Hi, The error found was due to the input fasta files provided. Basically, the input fasta that I provided included the species name in each sequence header (e.g. >spp1.chr1), but ragout needed them as simple sequence name (e.g. >seq1). After using this fasta file, the program worked without issues.
The only thing that concerns me is this warning:
Too few overlaps (18) between contigs were detected -- refine procedure will be useless
Is there a way to improve this? Thank you in advance,
Andrea
Great, I'm glad that you got it working! Did it complain on the synteny block coverage?
Too few overlaps (18) between contigs were detected -- refine procedure will be useless
This step is optional - it only works good with certain assemblers (like SPAdes) that output contigs with overlapping ends. We usually don't use --refine
option for large genomes.
hi, I have similar issues. I was using sibeliaz as well for the alignment of large genomes and now I am trying to run ragout with the maf file. I was following the instructions above, adding the recipe parameter .maf and the -s maf switch, and I also changed the headers in a simple format like that
scaffold4594 but ragout always breaks after some time with the following error ERROR: permutation ids do not follow naming convention: 'genome.chromosome'
then I tried to change the headers in a format like
WB42.scaffold1 WB42.scaffold6 WB42.scaffold9 WB42.scaffold13
but then that error appeared:KeyError: 'scaffold830'
Do I name the headers still in a wrong way or does anybody have any ideas how to solve that problem? Thank you in advance
if helpful or necessary the code I used for ragout: ragout -o ragout_out -s maf -t 10 recipe_file_for_ragout.txt
Hi,
It's a bit tricky - the MAF alignment should have the genome prefixes, but the FASTA files - should not. I think in your case it will be enough to remove the prefixes from fasta, also make sure that genome names are matching with ones provided in the recipe.

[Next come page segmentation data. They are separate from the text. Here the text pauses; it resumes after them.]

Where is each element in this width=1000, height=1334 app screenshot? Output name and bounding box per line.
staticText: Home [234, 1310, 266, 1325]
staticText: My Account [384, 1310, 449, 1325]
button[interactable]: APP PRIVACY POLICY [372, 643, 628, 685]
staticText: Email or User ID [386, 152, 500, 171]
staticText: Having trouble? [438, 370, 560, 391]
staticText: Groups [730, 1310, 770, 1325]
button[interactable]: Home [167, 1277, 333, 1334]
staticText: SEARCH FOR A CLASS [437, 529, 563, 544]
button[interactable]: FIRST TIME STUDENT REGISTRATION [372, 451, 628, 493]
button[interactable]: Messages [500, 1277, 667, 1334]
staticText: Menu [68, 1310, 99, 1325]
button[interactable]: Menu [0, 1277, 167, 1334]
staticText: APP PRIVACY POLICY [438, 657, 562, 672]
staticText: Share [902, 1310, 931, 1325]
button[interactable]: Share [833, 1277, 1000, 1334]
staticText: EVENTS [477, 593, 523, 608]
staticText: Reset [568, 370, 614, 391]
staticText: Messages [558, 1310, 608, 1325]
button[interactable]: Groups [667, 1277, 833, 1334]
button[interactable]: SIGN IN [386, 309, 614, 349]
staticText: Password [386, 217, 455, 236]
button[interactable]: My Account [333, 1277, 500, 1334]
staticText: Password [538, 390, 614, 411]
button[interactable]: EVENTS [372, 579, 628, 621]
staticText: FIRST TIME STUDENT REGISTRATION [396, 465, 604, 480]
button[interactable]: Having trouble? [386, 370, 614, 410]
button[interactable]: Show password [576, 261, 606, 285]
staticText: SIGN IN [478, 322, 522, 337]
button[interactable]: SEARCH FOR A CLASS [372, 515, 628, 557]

Let me know if this helps. Hopefully in the near future I will properly integrate SibeliaZ into the pipeline.
Hi Mikhail,
thank you so much for your reply! Ragout finished successfully after removing the prefixes from the fasta files.
Best regards
Dear Mikhail!
I'm dealing with number of green algae genome. Ragout w/ Sibelia (single-threaded) is running for days. I tried to use SibeliaZ and got MAF alignments. My refences are from NCBI (GCF* GCA* FASTA files), target assembly made with SPAdes.

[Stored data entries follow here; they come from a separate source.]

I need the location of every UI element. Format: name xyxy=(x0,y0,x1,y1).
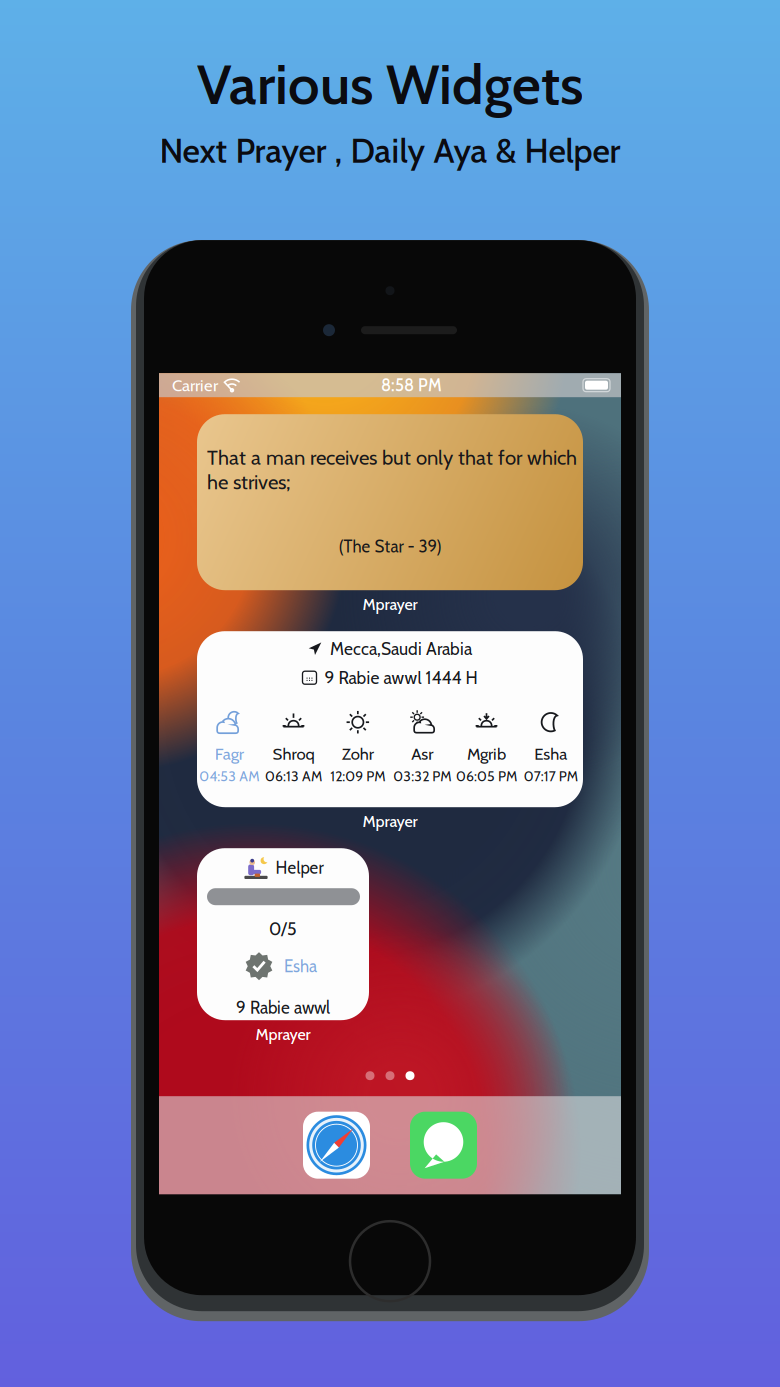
staticText: 06:05 PM xyxy=(456,768,517,785)
button[interactable]: Safari xyxy=(303,1112,370,1179)
staticText: 03:32 PM xyxy=(393,768,451,785)
staticText: 8:58 PM xyxy=(381,375,442,395)
staticText: Various Widgets xyxy=(197,50,583,118)
staticText: 06:13 AM xyxy=(265,768,322,785)
staticText: Zohr xyxy=(342,744,374,764)
staticText: Esha xyxy=(534,744,567,764)
staticText: Asr xyxy=(411,744,433,764)
staticText: 0/5 xyxy=(269,918,297,940)
staticText: That a man receives but only that for wh… xyxy=(207,445,577,494)
button[interactable]: Helper xyxy=(197,848,369,1043)
staticText: (The Star - 39) xyxy=(338,536,442,557)
staticText: Mprayer xyxy=(256,1024,310,1044)
staticText: Mprayer xyxy=(362,812,418,831)
staticText: Esha xyxy=(284,956,317,976)
staticText: Fagr xyxy=(215,744,244,764)
staticText: 9 Rabie awwl 1444 H xyxy=(324,667,478,688)
staticText: 07:17 PM xyxy=(524,768,578,785)
button[interactable]: Mecca,Saudi Arabia xyxy=(197,631,583,830)
staticText: Mecca,Saudi Arabia xyxy=(330,638,472,659)
button[interactable]: That a man receives but only that for wh… xyxy=(197,414,583,613)
button[interactable]: Messages xyxy=(410,1112,477,1179)
staticText: Next Prayer , Daily Aya & Helper xyxy=(160,130,620,171)
staticText: Mprayer xyxy=(362,594,418,614)
staticText: Shroq xyxy=(272,744,314,764)
staticText: 04:53 AM xyxy=(199,768,259,785)
staticText: Carrier xyxy=(172,375,218,395)
staticText: 9 Rabie awwl xyxy=(236,997,330,1018)
staticText: Mgrib xyxy=(467,744,506,764)
staticText: Helper xyxy=(276,858,324,878)
staticText: 12:09 PM xyxy=(330,768,385,785)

What I need to do with input files (FASTA/alignment) to use them with Ragout?
How to understand following error (debug don't give a hint)? ERROR: No sequences read for genome c2. Check recipe for correctness. File exists, recipe looks like:
.references = c2
.target = s68
.maf = sz_395/alignment.maf
s68.fasta = algs68.fasta
c2.fasta = GCA_001021125.1_ASM102112v1_genomic.fna
Ok, it seems that you have found the .maf
option :)
The sequence headers in MAF should be formatted as genome_name.contig_name
, and I believe SibeliaZ just outputs contig_name
. So you'd need to add genome names to MAF (according to the naming in the recipe).
Sorry for the inconvenience! SibeliaZ support is in the plans, but I didn't get a chance to work on that yet.